William Claxtons Karriere ist ein Netzwerk von Zufällen und günstigen Gelegenheiten. Sie begann in den frühen Fünfzigern in seiner kalifornischen Heimat, wo sich der junge Psychologiestudent und passionierte Jazzfan in der Freizeit auf den Weg machte, um in den Clubs der Region die Idole seiner musikalischen Leidenschaft zu fotografieren: “Mancher schmunzelte damals, wenn ich mit meiner klobigen Kamera und dem überdimensioniertem Blitz ankam wie ein verhinderter Polizeireporter. Ich ließ mich aber nicht entmutigen. Viele Fotografien, die ich kannte, zeigten verschwitzte Musiker mit glänzenden Gesichtern in dunklen, verrauchten Bars. Das war für die meisten Menschen Jazz. Als Kind der Westküste wollte ich aber zeigen, wie die Musiker hier in einer angenehmen, der Gesundheit förderlichen Atmosphäre leben. Also schlug ich vor, sie am Strand oder in der Bergen oder in ihrer Cabriolets aufzunehmen.”

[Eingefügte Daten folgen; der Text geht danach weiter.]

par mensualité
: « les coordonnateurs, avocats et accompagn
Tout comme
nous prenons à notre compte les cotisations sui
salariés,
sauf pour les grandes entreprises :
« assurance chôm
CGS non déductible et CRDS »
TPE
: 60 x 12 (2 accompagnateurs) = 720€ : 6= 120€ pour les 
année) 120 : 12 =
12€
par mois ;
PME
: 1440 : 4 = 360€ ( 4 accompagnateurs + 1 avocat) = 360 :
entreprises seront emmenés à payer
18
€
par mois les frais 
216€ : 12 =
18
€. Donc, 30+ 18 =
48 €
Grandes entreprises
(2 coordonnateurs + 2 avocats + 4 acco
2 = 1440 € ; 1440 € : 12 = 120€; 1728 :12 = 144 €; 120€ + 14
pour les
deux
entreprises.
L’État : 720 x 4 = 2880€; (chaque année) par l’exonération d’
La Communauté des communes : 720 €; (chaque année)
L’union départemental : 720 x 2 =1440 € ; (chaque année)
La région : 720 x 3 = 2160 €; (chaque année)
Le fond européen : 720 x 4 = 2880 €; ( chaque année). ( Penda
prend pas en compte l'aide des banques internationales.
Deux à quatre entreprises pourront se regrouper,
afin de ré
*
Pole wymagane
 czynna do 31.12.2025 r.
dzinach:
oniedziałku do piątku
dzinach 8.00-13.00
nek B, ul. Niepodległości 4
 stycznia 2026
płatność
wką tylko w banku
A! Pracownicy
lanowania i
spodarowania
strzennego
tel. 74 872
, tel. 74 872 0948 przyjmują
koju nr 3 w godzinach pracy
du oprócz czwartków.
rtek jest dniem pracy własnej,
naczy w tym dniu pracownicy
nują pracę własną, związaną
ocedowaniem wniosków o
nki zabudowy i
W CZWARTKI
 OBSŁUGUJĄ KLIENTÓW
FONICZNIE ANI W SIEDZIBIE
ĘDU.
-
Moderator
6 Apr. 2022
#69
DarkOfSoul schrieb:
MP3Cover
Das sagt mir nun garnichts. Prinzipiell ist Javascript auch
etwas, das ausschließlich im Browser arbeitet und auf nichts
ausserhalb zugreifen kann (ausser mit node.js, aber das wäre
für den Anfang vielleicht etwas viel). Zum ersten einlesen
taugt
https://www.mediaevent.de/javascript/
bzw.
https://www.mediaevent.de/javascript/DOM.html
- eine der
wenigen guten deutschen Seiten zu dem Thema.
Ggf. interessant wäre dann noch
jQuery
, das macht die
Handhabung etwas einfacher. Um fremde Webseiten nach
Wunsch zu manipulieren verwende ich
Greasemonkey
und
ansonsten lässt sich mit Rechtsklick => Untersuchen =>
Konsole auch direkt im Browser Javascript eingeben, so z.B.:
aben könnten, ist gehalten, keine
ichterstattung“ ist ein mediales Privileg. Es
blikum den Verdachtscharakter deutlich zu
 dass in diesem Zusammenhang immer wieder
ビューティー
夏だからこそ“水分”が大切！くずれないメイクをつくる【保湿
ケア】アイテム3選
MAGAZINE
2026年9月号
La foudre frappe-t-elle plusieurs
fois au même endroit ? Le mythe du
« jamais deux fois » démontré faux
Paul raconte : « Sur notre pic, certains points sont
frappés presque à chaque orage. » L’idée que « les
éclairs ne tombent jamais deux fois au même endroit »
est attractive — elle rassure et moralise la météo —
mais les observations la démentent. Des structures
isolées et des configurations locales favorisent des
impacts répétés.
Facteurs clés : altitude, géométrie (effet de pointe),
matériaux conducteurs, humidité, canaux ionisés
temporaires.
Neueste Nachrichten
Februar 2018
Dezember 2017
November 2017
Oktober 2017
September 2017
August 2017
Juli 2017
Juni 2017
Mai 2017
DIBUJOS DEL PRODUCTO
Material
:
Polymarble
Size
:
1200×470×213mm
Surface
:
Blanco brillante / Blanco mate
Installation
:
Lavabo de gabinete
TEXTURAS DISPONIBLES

Die Message war deutlich und wurde verstanden. Im Jahr 1952 traf Claxton im Haig in Los Angeles auf Dick Bock, der gerade das Label Pacific Jazz aus der Taufe hob. Man kam ins Gespräch, stellte Gemeinsamkeiten fest und so wurde der Newcomer an der Kamera zum Mitgestalter und künstlerischen Leiter der bald prosperierenden Firma. Seine Fotos trafen den Nerv einer jungen Generation, die weniger an der künstlerischen Vehemenz von Charlie Parker und Co. interessiert war, sondern mehr an einem lässigen Lebensgefühl. Das Bild von Chet Baker im Unterhemd zum Beispiel – Softie und James Dean zugleich – hatte Sex, Esprit, Nonchalance und ließ Mädchenherzen höher schlagen. Es ging nicht mehr allein darum, musikalische Grenzen zu überschreiten. Genialität passierte nebenbei, ohne Schweiß auf der Stirn. Das war cool und der Geist der Stunde.

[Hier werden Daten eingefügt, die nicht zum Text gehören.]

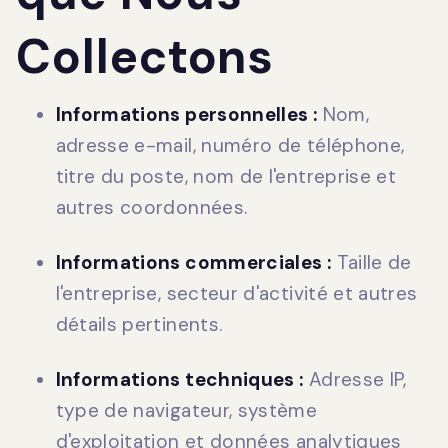
Collectons
Informations personnelles :
Nom,
adresse e-mail, numéro de téléphone,
titre du poste, nom de l'entreprise et
autres coordonnées.
Informations commerciales :
Taille de
l'entreprise, secteur d'activité et autres
détails pertinents.
Informations techniques :
Adresse IP,
type de navigateur, système
d'exploitation et données analytiques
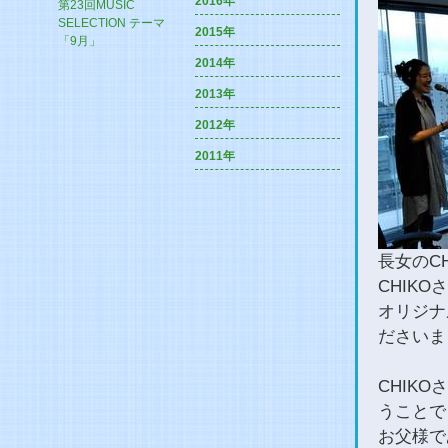
2016年
第23回MUSIC
SELECTION テーマ
2015年
「9月」
2014年
2013年
2012年
2011年
長女のC
CHIK
オリジナ
ださいま
CHIK
うことで
お父様で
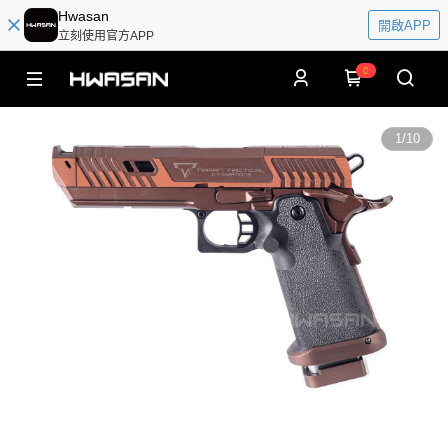
Hwasan
開啟APP
立刻使用官方APP
0
1
/
10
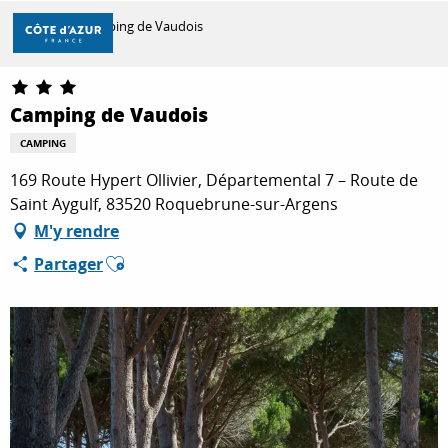
Aller
Accueil
Camping de Vaudois
au
contenu
principal
DÉCOUVRIR
Camping de Vaudois
CAMPING
À FAIRE
169 Route Hypert Ollivier, Départemental 7 – Route de
Saint Aygulf, 83520 Roquebrune-sur-Argens
M'y rendre
SÉJOURNER
Ajouter aux favoris
Partager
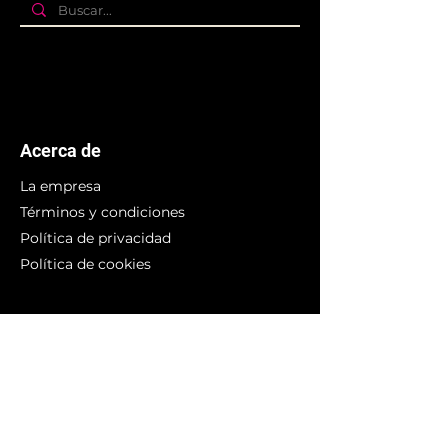
Acerca de
La empresa
Términos y condiciones
Política de privacidad
Política de cookies
Branding
Compra arte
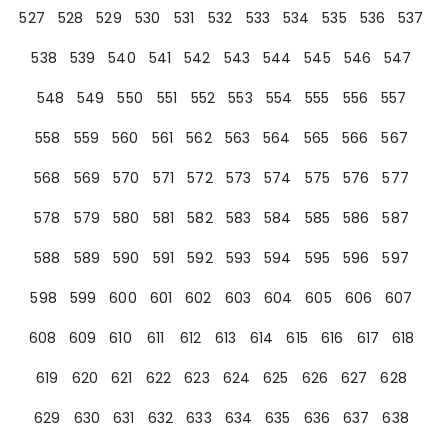
527
528
529
530
531
532
533
534
535
536
537
538
539
540
541
542
543
544
545
546
547
548
549
550
551
552
553
554
555
556
557
558
559
560
561
562
563
564
565
566
567
568
569
570
571
572
573
574
575
576
577
578
579
580
581
582
583
584
585
586
587
588
589
590
591
592
593
594
595
596
597
598
599
600
601
602
603
604
605
606
607
608
609
610
611
612
613
614
615
616
617
618
619
620
621
622
623
624
625
626
627
628
629
630
631
632
633
634
635
636
637
638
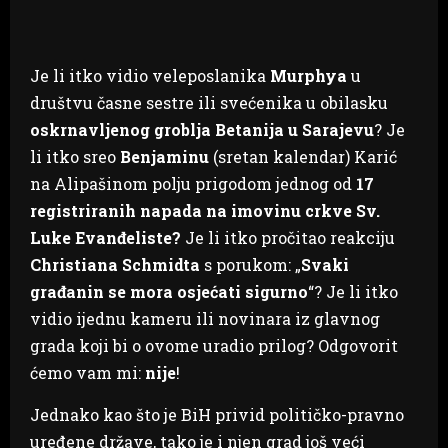
Je li itko vidio veleposlanika
Murphya
u
društvu časne sestre ili svećenika u obilasku
oskrnavljenog groblja Betanija u Sarajevu
? Je
li itko sreo
Benjaminu
(sretan kalendar) Karić
na Alipašinom polju prigodom jednog od
17
registriranih napada na imovinu crkve Sv.
Luke Evanđeliste?
Je li itko pročitao reakciju
Christiana Schmidta
s porukom: „
Svaki
građanin se mora osjećati sigurno
“? Je li itko
vidio ijednu kameru ili novinara iz glavnog
grada koji bi o ovome uradio prilog? Odgovorit
ćemo vam mi:
nije
!
Jednako kao što je BiH privid političko-pravno
uređene države, tako je i njen grad još veći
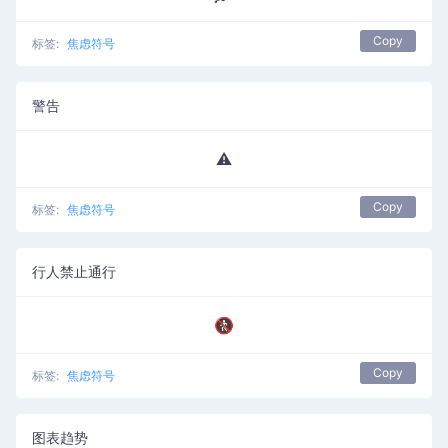
Copy
标签:
焦虑符号
警告
⚠️
Copy
标签:
焦虑符号
行人禁止通行
🚷
Copy
标签:
焦虑符号
图表趋势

Claxton fotografierte bald die gesamte Hautevolee des Jazz, von Nat ?King? Cole bis Miles Davis, von Red Nichols bis Sonny Rollins. Und er dehnte sein Talent auf benachbarte Sparten aus, nahm Promis wie James Dean, Frank Sinatra, Steve McQueen, Isaac Hayes und Clint Eastwood vor die Linse. So avancierte sein unaufdringlicher, manchmal fast schon ironischer, dennoch immer respektvoller und präziser Stil der Beobachtung zur Selbstverständlichkeit zeitgemäßer Bildwahrnehmung: “Mich fasziniert die Bewegung und Körpersprache der Musiker. Ich studiere sie so wie einen Tänzer oder Schauspieler, wenn ich sie fotografiere. Ich prüfe, wie ihre Körper und Gesichter das Licht aufnehmen, wann und aus welchem Winkel sie am besten aussehen. Ich mache das alles, während ich ihrer Musik lausche. Ich höre mit den Augen, wenn man so will…” Kein Wunder, daß Claxton zum Klassiker wurde.

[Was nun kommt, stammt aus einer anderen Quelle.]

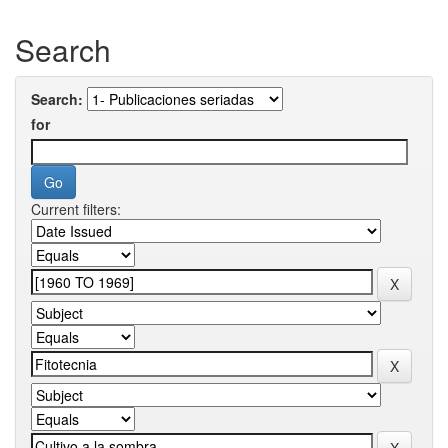
Search
Search:
for
Current filters:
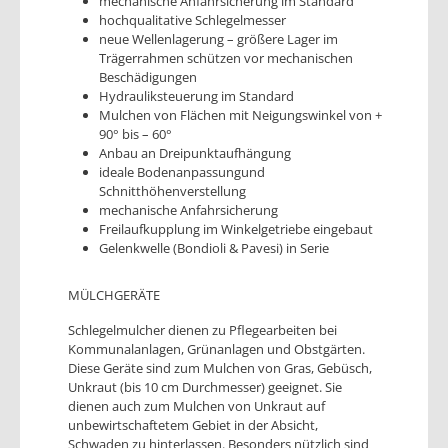
mechanische Anfahrsicherung im Standard
hochqualitative Schlegelmesser
neue Wellenlagerung – größere Lager im
Trägerrahmen schützen vor mechanischen
Beschädigungen
Hydrauliksteuerung im Standard
Mulchen von Flächen mit Neigungswinkel von +
90° bis – 60°
Anbau an Dreipunktaufhängung
ideale Bodenanpassungund
Schnitthöhenverstellung
mechanische Anfahrsicherung
Freilaufkupplung im Winkelgetriebe eingebaut
Gelenkwelle (Bondioli & Pavesi) in Serie
MÜLCHGERÄTE
Schlegelmulcher dienen zu Pflegearbeiten bei
Kommunalanlagen, Grünanlagen und Obstgärten.
Diese Geräte sind zum Mulchen von Gras, Gebüsch,
Unkraut (bis 10 cm Durchmesser) geeignet. Sie
dienen auch zum Mulchen von Unkraut auf
unbewirtschaftetem Gebiet in der Absicht,
Schwaden zu hinterlassen. Besonders nützlich sind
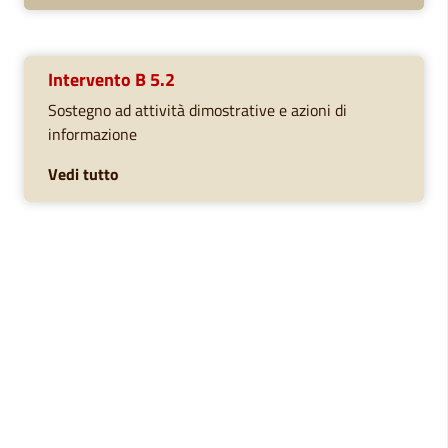
Intervento B 5.2
Sostegno ad attività dimostrative e azioni di
informazione
Vedi tutto
Programmazione e
valorizzazione
Un territorio da scoprire e valorizzare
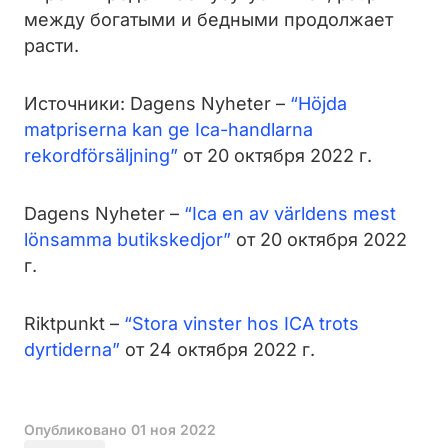
между богатыми и бедными продолжает
расти.
Источники:
Dagens Nyheter –
“Höjda
matpriserna kan ge Ica-handlarna
rekordförsäljning”
от 20 октября 2022 г.
Dagens Nyheter –
“Ica en av världens mest
lönsamma butikskedjor”
от 20 октября 2022
г.
Riktpunkt –
“Stora vinster hos ICA trots
dyrtiderna”
от 24 октября 2022 г.
Опубликовано
01 ноя 2022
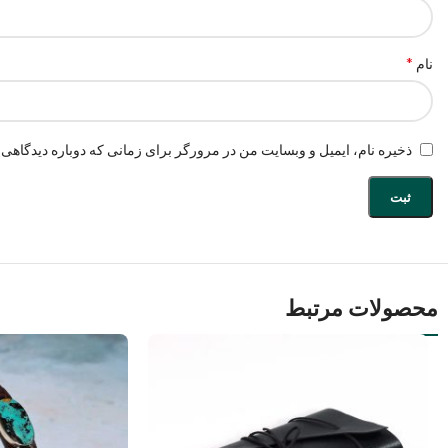
*
نام
ذخیره نام، ایمیل و وبسایت من در مرورگر برای زمانی که دوباره دیدگاهی 
محصولات مرتبط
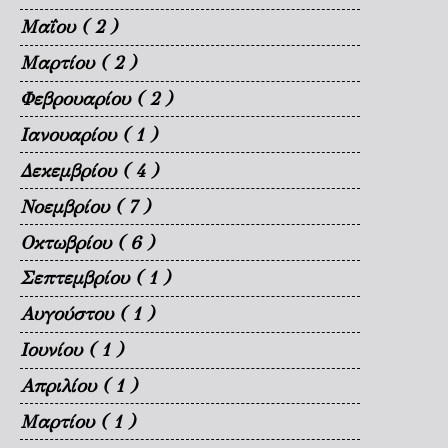
Μαΐου
( 2 )
Μαρτίου
( 2 )
Φεβρουαρίου
( 2 )
Ιανουαρίου
( 1 )
Δεκεμβρίου
( 4 )
Νοεμβρίου
( 7 )
Οκτωβρίου
( 6 )
Σεπτεμβρίου
( 1 )
Αυγούστου
( 1 )
Ιουνίου
( 1 )
Απριλίου
( 1 )
Μαρτίου
( 1 )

Der Film “Jazz Seen”, eine Koproduktion von EuroArts Entertainment, North By Northwest Entertainment und Bravo Television in Kooperation mit ZDF/arte, wird voraussichtlich im Oktober 2001 in die deutschen Kinos kommen. Bereits im Kölner Taschen Verlag erschienen ist der Claxton-Bildband gleichen Namens (William Claxton – Jazz Seen, 33 X 27 cm, Hardcover, 288 Seiten, 240 zum Teil farbige Abbildungen, ISBN 3–8228–7868–5) mit einem von Hans-Jürgen Schaal ins Deutsche übersetzten Begleittext.